The scandal was precipitated because the government did not observe the minimum standards of transparency that is mandated in modern democratic governance. The officials in charge abused the process to favour companies; some that had no experience of capital. In the end the state lost at least US$40 billion. It is all coming out now as these things eventually will.
Now India is undoubtedly a very corrupt nation. According to Transparency International’s Corruption Perception Index (CPI) for 2010, it is ranked at 87 among 178 countries.
But President Jagdeo’ s response to questions that our newspaper had raised on his One Laptop Per Family (OLPF) initiative gives a clue as to why Guyana is rated as so much more corrupt than India, coming in at #116.
As we had editorialised when the program was first announced, the OLPF as part of an overall ICT4D (Information and Communication Technologies for Development) strategy made sense for Guyana.
We were quite low on the technology frontier and ICT4D could catapult us over some intermediate competitors. But we were interested in how the OLPF program was going to be implemented.
As a newspaper of record, we owed the people of Guyana, not to mention the government itself, a scrutiny of how the allocated money would be spent. For a country as poor as ours, US$30 million was not to be sniffed at – even if some of it was a grant from China.
So we asked a few questions that we thought were very basic.
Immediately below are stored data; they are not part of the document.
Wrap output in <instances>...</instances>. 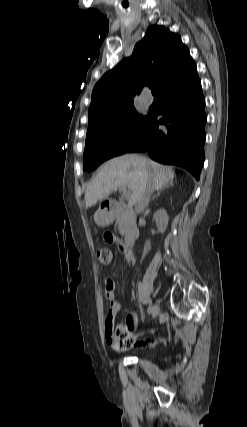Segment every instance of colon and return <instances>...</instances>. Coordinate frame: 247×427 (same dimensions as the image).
Returning a JSON list of instances; mask_svg holds the SVG:
<instances>
[{
    "label": "colon",
    "mask_w": 247,
    "mask_h": 427,
    "mask_svg": "<svg viewBox=\"0 0 247 427\" xmlns=\"http://www.w3.org/2000/svg\"><path fill=\"white\" fill-rule=\"evenodd\" d=\"M112 250L108 247L99 249L96 258L102 266L108 265L112 260ZM130 329L126 326L114 327L112 322L106 324V336L115 350H126L134 344L130 334Z\"/></svg>",
    "instance_id": "1"
}]
</instances>
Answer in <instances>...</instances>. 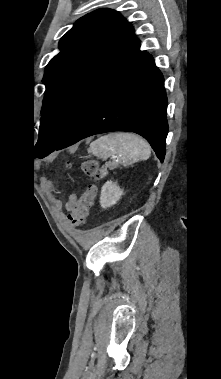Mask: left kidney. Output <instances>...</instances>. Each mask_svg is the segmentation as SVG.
I'll use <instances>...</instances> for the list:
<instances>
[{
    "label": "left kidney",
    "instance_id": "1",
    "mask_svg": "<svg viewBox=\"0 0 221 379\" xmlns=\"http://www.w3.org/2000/svg\"><path fill=\"white\" fill-rule=\"evenodd\" d=\"M123 195V190L114 182H106L102 189L100 195V205L102 208H108L116 204L121 196Z\"/></svg>",
    "mask_w": 221,
    "mask_h": 379
}]
</instances>
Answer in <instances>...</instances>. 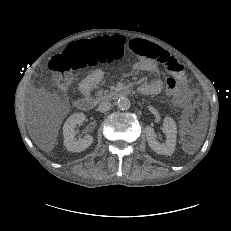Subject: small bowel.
Here are the masks:
<instances>
[{
    "mask_svg": "<svg viewBox=\"0 0 231 231\" xmlns=\"http://www.w3.org/2000/svg\"><path fill=\"white\" fill-rule=\"evenodd\" d=\"M128 49L137 55L136 60L132 64L135 71L147 72L150 74L159 73L158 62L180 81L184 82L185 75L183 66L180 62L164 51L158 45L144 39H132L127 43ZM163 62L161 59L164 58ZM104 73L101 70H94L83 78L79 84V89L83 95H89L93 89L102 81ZM163 89L161 79H154L150 82H144L139 85L138 91L144 95H157Z\"/></svg>",
    "mask_w": 231,
    "mask_h": 231,
    "instance_id": "c3829d8e",
    "label": "small bowel"
}]
</instances>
What, for instance, were the specifications for the laptops? In this age where processing speeds of CPU’s, amount of RAM and hard disc storage varied so widely, how else could one know whether one was getting value for our money?
We hit a brick wall: no one knew – not even the Ministers of Finance that were asking Parliament to approve the appropriation for the first phase of the project. Were there bids out for this phase? Hemming and hawing. Why was the program being executed out of the Office of the President? Silence. We could not even pin down the head of the program for an interview.
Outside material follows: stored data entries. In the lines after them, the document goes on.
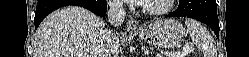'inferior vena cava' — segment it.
<instances>
[{"instance_id":"inferior-vena-cava-1","label":"inferior vena cava","mask_w":249,"mask_h":57,"mask_svg":"<svg viewBox=\"0 0 249 57\" xmlns=\"http://www.w3.org/2000/svg\"><path fill=\"white\" fill-rule=\"evenodd\" d=\"M125 10L123 8V3L120 0H111L108 2L107 18L111 25L114 27H120L125 19ZM103 47L108 52L112 54L118 52V40L117 37L112 33V31L106 30L102 36ZM116 56V55H105Z\"/></svg>"}]
</instances>
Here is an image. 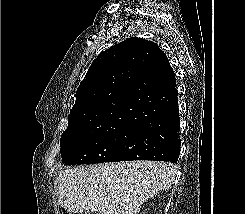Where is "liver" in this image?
<instances>
[{"label":"liver","instance_id":"obj_1","mask_svg":"<svg viewBox=\"0 0 245 214\" xmlns=\"http://www.w3.org/2000/svg\"><path fill=\"white\" fill-rule=\"evenodd\" d=\"M170 163L134 161L83 166L61 171L56 195L69 213L138 214L141 205L173 184Z\"/></svg>","mask_w":245,"mask_h":214}]
</instances>
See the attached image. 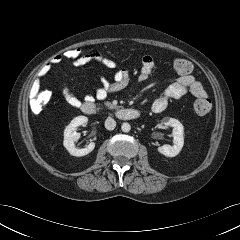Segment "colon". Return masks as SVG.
Instances as JSON below:
<instances>
[{
  "instance_id": "obj_1",
  "label": "colon",
  "mask_w": 240,
  "mask_h": 240,
  "mask_svg": "<svg viewBox=\"0 0 240 240\" xmlns=\"http://www.w3.org/2000/svg\"><path fill=\"white\" fill-rule=\"evenodd\" d=\"M85 52L79 47H71L61 53L63 59L68 60L74 66L79 67L83 65V59L85 57ZM173 68L179 74H190L193 71V65L190 61L184 58H176L173 61ZM49 95L45 92L31 97L30 107L34 113H39L42 111L44 105L48 102ZM193 108L197 115L200 117H205L209 114L211 110V102L208 98H199L193 102Z\"/></svg>"
}]
</instances>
Then came the President directly from his India trip, where we hoped he would have learnt something from the travails of the Indian government on the pitfalls of low transparency.
Rather than accepting that we were simply performing our job as a responsible member of the media by asking questions, he launched into a vehement attack He announced KN was now the PNC’s propaganda machine.
If, let’s say, we had overlooked the lack of transparency in the OLPF program, would he categorise us as the “PPP’s propaganda machine”? Is this what the role of the press in a democracy all about? That it can only be pro or anti-government or opposition?
The President profoundly misreads the demands that democracy places on the media in general and the press in particular.
Our job is to ferret out the details of how the servants of the people – the government that was elected by them – spend their (the people’s) hard earned money.
It is not the opposition that is in charge of the treasury at this time. If they were to take the reins of power they would be subjected to the same rigorous scrutiny.
The President also misreads the role that democracy has placed on him. It became obvious that most of the details of the OLPF program were in his head.
For instance, as to the specs, the source of the initial laptops distributed and the state of the bidding process for the remainder etc. In a democracy, a leader must delegate or else we have a dictatorship.